This devised piece, created under the adventurous guidance of Cumbernauld Theatre artistic director Ed Robson, continues the myth-making via an impressionistic portrait of the artist as a young man that revels in its own avant-garde spirit.

Here we see Lorca as a sensitive and diminutive figure dwarfed by the flamboyant machismo of his peers Salvador Dali and Luis Bunuel. No wonder he falls for the moustache-obsessed Dali, who enters dressed in white from a wardrobe while a black-clad Bunuel rises up from behind a piano.

With a woman playing Lorca in the shape of Imogen Toner, this is no ordinary biographical homage. Rather, Robson and co have created a complex and opaque collage set in a scarlet-draped limbo where Dali and Bunuel bully Lorca as they foresee their own immortality. The play may deal with the heat-fuelled passions of Spain’s finest minds as the trio race around a blood-red floor framed by a rose-strewn dirt track, but in style is more Polish in spirit, and more akin to something on the Edinburgh Festival Fringe.
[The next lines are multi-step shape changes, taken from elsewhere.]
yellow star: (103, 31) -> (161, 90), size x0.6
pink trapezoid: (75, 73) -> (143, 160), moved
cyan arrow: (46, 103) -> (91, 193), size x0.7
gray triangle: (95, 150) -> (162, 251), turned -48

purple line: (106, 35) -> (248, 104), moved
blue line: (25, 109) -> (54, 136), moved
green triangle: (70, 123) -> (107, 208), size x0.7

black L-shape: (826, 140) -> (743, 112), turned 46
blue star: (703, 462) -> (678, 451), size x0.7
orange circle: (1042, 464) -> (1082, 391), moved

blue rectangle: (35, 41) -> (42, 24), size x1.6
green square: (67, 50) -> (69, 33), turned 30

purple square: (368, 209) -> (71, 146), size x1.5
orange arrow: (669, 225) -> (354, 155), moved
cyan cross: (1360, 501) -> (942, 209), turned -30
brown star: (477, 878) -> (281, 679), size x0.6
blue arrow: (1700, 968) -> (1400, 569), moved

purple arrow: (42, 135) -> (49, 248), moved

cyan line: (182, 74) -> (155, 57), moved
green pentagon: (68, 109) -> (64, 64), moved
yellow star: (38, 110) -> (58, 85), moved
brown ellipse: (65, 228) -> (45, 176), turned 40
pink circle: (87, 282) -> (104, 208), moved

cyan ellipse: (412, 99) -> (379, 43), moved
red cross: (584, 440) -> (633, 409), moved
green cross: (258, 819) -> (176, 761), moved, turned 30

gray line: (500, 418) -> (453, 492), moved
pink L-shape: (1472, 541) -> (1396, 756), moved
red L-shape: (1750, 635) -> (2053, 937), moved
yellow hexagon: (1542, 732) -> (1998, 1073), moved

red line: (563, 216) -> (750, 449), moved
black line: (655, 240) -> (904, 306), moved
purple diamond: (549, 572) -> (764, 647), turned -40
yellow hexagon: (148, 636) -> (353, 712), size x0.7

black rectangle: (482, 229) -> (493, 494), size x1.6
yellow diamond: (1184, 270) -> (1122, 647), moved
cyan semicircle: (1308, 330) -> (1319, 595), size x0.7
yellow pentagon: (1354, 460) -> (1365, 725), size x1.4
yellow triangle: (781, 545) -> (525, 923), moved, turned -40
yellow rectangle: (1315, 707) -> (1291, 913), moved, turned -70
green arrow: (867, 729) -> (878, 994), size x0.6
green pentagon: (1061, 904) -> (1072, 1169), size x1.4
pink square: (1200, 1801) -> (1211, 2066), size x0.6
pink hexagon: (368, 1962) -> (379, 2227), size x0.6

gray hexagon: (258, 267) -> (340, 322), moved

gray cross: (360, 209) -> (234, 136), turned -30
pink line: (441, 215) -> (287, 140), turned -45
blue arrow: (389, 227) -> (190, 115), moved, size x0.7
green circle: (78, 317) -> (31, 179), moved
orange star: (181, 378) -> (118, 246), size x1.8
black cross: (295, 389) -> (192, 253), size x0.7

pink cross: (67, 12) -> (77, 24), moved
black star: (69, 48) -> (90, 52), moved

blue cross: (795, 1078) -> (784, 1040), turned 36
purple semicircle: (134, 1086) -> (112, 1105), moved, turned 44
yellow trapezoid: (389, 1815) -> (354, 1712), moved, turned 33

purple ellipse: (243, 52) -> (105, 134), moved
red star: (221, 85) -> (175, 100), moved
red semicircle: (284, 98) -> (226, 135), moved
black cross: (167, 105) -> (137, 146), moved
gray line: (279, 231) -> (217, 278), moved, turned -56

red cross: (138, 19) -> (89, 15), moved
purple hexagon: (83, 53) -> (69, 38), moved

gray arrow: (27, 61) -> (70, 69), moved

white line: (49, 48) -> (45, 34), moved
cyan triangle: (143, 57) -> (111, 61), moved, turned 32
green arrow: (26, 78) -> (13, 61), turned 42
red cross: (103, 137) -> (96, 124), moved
For all Lorca’s earnestness, portrayed by Toner with puppy-like devotion to the others, Robson isn’t afraid to tap into surrealism’s sense of its own ridiculousness. Johnny Austin and James McAnernery play Dali and Bunuel with a heightened largesse that provokes belly laughs only undercut by Lorca’s death. Framed by dressing room lights and surrounded by photographs of Lorca, Toner looks part diva, part Valentino. It’s a fitting image for the ultimate poetic pin-up.